When you’re a woman, whether of the 80s or now, there is only one man–and it’s Ronny Cammareri (Nicolas Cage) from Moonstruck. His intensity, constant state of glistening from allover sweat and ability to put a bun in the oven (oh the metaphors) make him even more irresistible than Nicolas Cage’s character in Valley Girl.

The chip on his shoulder is too large to remove when Loretta Castorini (Cher) first encounters him at the bakery where he works to invite him to her wedding to his brother, Johnny Cammareri (Danny Aiello, who somehow scored the jackpot of working with a large majority of the quintessentially gay icons in the 80s–see also: “Papa Don’t Preach” video). Although Loretta has never met Ronny and it’s been five years since he even talked to Johnny, she is carrying out Johnny’s wish to invite him to the ceremony while he returns to Sicily to be there for their mother as she’s on her deathbed. Ronny blames Johnny for the loss of his hand after Johnny asked him for some bread, which Ronny put in the slicer, became distracted while talking to Johnny and then got his hand caught in the machine. As a result, Ronny loses not just his hand, but his bride-to-be at the time. Hence, Ronny declares, “What’s wrong can never be made right.” Loretta later likens this to his inner wolf cutting off its own paw to get out of a trap–the trap of a bad relationship. Stunned by her frankness and instant knowledge of his very being, Ronny takes her to his bedroom, and the two officially fall in love after seeing an enormous full moon shining on them from outside the window.

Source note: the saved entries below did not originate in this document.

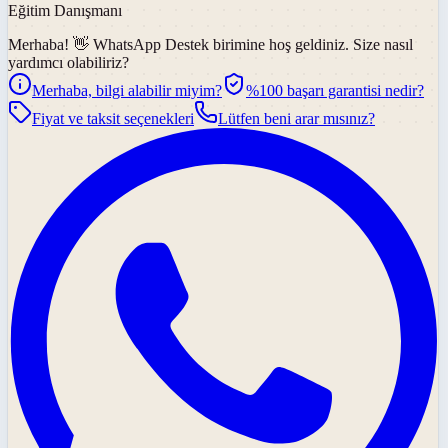
Eğitim Danışmanı
Merhaba! 👋
WhatsApp Destek
birimine hoş geldiniz. Size nasıl
yardımcı olabiliriz?
Merhaba, bilgi alabilir miyim?
%100 başarı garantisi nedir?
Fiyat ve taksit seçenekleri
Lütfen beni arar mısınız?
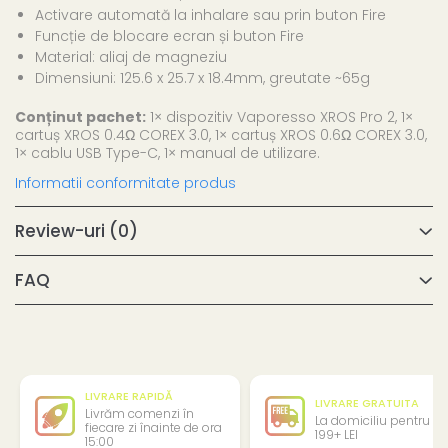
Activare automată la inhalare sau prin buton Fire
Funcție de blocare ecran și buton Fire
Material: aliaj de magneziu
Dimensiuni: 125.6 x 25.7 x 18.4mm, greutate ~65g
Conținut pachet:
1× dispozitiv Vaporesso XROS Pro 2, 1×
cartuș XROS 0.4Ω COREX 3.0, 1× cartuș XROS 0.6Ω COREX 3.0,
1× cablu USB Type-C, 1× manual de utilizare.
Informatii conformitate produs
Review-uri
(0)
FAQ
LIVRARE RAPIDĂ
LIVRARE GRATUITA
Livrăm comenzi în
La domiciliu pentru
fiecare zi înainte de ora
199+ LEI
15:00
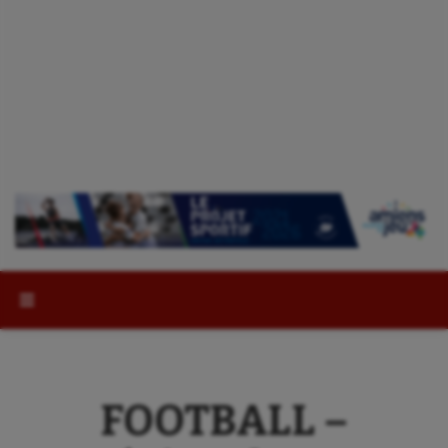
Rechercher :
FOOTBALL –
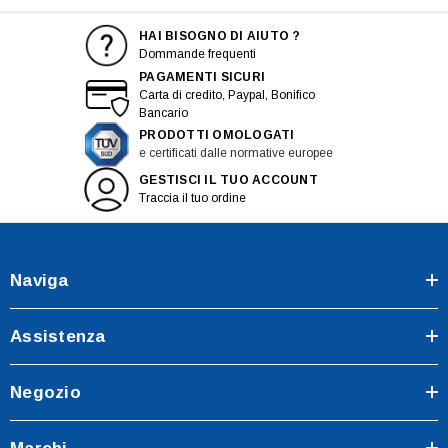
HAI BISOGNO DI AIUTO ?
Dommande frequenti
PAGAMENTI SICURI
Carta di credito, Paypal, Bonifico
Bancario
PRODOTTI OMOLOGATI
e certificati dalle normative europee
GESTISCI IL TUO ACCOUNT
Traccia il tuo ordine
Naviga
Assistenza
Negozio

Regardless of Ronny’s gradual softening as his heart opens to Loretta, his rough-hewn, tell-it-like-it-is ways–seamlessly built into his character by screenwriter John Patrick Shanley (who never quite recreated the same magic with subsequent scripts)–continue to prevail. The day-old bread texture of his persona is in part a result of years of solitude and disappointment, but also stems from the Southern Italian blood coursing through his veins, making misery and theatrics a natural part of his existence. Even when he is forced to admit how he feels about Loretta, his manner is tinged not just with romanticism, but utter fatalism, confessing, “Loretta, I love you. Not like they told you love is, and I didn’t know this either, but love don’t make things nice–it ruins everything. It breaks your heart. It makes things a mess. We aren’t here to make things perfect. The snowflakes are perfect. The stars are perfect. Not us. Not us! We are here to ruin ourselves and to break our hearts and love the wrong people and die. The storybooks are bullshit. Now I want you to come upstairs with me and get in my bed!”

How could anyone–man or woman–resist such a proposal? This is, of course, why Loretta can’t marry Johnny in the end. He’s got no zest, no seasoning ingratiated into the dough of his body (and his body is quite doughy). Moreover, he doesn’t have the passion to hold grudges; Ronny has the sort of vitriolic contempt steeped inside of him that’s needed to love with such abandon.